Die Zukunft von Galeria Karstadt Kaufhof

Galeria Karstadt-Kaufhof

Zwei Immobilienentwickler hegen große Pläne

Aktuell stehen zwei Sanierungsmodelle für die angeschlagene Warenhaus-Kette zur Disposition. Der Sahle-Plan und das Gerhards Konzept. Fragt sich nur, was macht Warenhaus- Tycoon René Benko, dem die Hälfte aller Filet-Grundstücken in den Cities gehören und welche Chancen können sich Franchise-Systeme ausrechnen?
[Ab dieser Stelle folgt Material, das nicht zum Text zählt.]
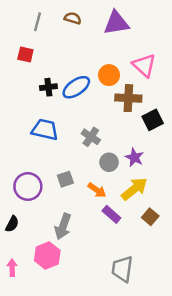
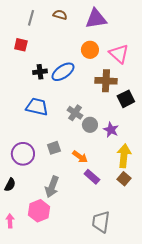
orange circle: (109, 75) -> (90, 50), moved
gray circle: (109, 162) -> (90, 125), moved
yellow arrow: (134, 189) -> (124, 156), moved, turned -45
Albert Sahle ist Eigentümer des traditionsreichen Karstadt-Hauses auf der Frankfurter Zeil, einer von Deutschlands besten Einkaufsstraßen. Trotz seiner Top-Lage steht das Haus auf der Streichliste von Frank Kebekus, dem Sachverwalter in dem laufenden Insolvenzverfahren von Galeria Karstadt Kaufhof. Die Gründe liegen auf der Hand: zu hoch die Miete, zu gering der Abstand zum nächsten Kaufhof an der Frankfurter Hauptwache. Kommt es zur Schließung wäre er „nicht böse drum”, vertraute Sahle dem SPIEGEL an. Denn das Kaufhaus sei für die Bedürfnisse des modernen Einzelhandels eigentlich ungeeignet. Das fange schon bei den zu niedrigen Deckenhöhen an. Seine Lösung: abreißen, für 60 Millionen Euro neu bauen: Supermarkt ins Untergeschoss, Drogerie oder Textilhändler ins Erdgeschoss und den ersten Stock. Darüber Büros und ein Hotel. Die Pläne liegen in seiner Schublade.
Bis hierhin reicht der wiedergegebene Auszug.